*Your goal*
Look through the records below for the line with "間デザインに関わる一連の業務をお任せします。" and the line with "Oldenburg Oldb", then return those lines and all lines between, exactly.

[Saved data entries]
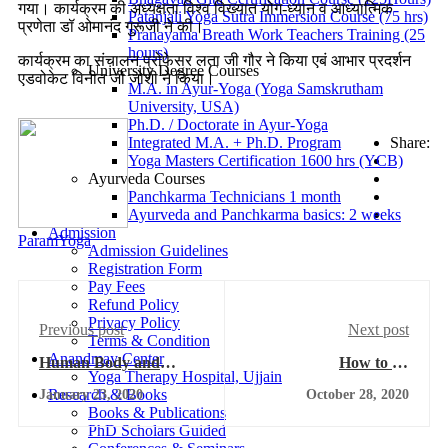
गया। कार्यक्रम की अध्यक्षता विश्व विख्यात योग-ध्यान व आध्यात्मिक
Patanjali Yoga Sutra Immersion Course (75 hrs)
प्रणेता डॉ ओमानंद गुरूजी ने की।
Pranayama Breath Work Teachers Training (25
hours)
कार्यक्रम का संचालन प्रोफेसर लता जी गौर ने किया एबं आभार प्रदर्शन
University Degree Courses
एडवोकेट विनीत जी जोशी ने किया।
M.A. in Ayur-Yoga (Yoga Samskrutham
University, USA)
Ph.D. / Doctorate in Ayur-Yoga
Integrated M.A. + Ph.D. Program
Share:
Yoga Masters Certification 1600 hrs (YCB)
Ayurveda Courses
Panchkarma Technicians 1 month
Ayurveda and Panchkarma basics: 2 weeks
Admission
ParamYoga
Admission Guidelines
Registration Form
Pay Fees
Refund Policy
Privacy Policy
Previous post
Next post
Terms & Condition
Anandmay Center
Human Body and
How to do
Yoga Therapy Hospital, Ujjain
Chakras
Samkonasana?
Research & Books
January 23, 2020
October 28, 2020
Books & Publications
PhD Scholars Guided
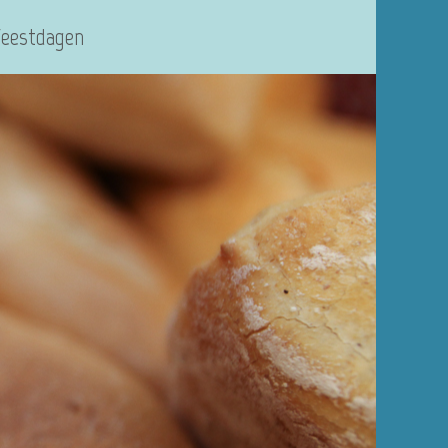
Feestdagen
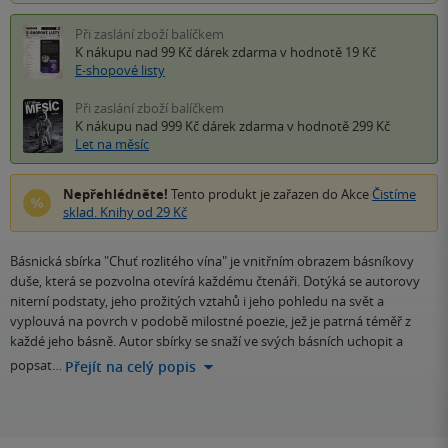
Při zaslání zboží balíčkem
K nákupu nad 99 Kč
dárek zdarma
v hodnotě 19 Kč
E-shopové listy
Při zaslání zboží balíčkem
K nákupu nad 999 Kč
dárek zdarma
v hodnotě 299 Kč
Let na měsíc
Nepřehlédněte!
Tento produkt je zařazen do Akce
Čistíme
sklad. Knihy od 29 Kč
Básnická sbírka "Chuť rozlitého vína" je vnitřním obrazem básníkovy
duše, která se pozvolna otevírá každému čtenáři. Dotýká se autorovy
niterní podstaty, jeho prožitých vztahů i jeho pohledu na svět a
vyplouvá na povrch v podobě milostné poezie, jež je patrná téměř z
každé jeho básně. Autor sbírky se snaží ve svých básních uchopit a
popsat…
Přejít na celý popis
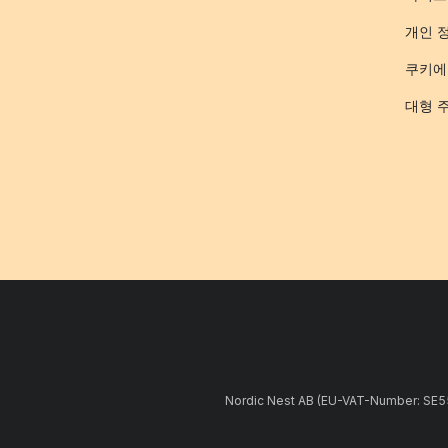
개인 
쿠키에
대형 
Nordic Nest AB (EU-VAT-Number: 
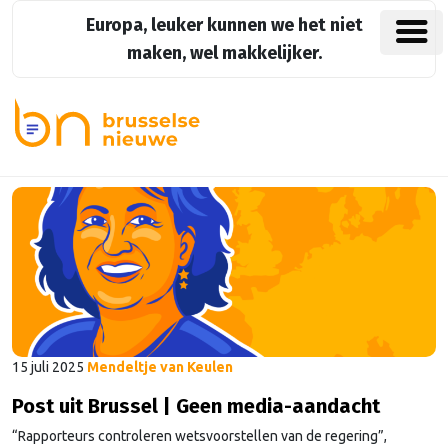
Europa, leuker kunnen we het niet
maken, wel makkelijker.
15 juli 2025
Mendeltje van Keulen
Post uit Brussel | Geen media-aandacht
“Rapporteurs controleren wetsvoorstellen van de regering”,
* * *
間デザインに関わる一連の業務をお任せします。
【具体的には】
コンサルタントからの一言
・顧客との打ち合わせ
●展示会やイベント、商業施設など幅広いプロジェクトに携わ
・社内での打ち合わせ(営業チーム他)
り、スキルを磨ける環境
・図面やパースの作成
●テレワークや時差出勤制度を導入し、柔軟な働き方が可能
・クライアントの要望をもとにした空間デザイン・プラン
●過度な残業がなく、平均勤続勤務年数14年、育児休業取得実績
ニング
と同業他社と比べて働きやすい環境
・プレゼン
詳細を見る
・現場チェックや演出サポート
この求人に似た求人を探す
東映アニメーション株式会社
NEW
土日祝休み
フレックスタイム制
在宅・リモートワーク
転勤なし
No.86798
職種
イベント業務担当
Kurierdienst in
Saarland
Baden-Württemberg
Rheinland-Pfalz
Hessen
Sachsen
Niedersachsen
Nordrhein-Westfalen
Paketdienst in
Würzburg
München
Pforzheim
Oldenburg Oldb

*Output for this task*
間デザインに関わる一連の業務をお任せします。
【具体的には】
コンサルタントからの一言
・顧客との打ち合わせ
●展示会やイベント、商業施設など幅広いプロジェクトに携わ
・社内での打ち合わせ(営業チーム他)
り、スキルを磨ける環境
・図面やパースの作成
●テレワークや時差出勤制度を導入し、柔軟な働き方が可能
・クライアントの要望をもとにした空間デザイン・プラン
●過度な残業がなく、平均勤続勤務年数14年、育児休業取得実績
ニング
と同業他社と比べて働きやすい環境
・プレゼン
詳細を見る
・現場チェックや演出サポート
この求人に似た求人を探す
東映アニメーション株式会社
NEW
土日祝休み
フレックスタイム制
在宅・リモートワーク
転勤なし
No.86798
職種
イベント業務担当
Kurierdienst in
Saarland
Baden-Württemberg
Rheinland-Pfalz
Hessen
Sachsen
Niedersachsen
Nordrhein-Westfalen
Paketdienst in
Würzburg
München
Pforzheim
Oldenburg Oldb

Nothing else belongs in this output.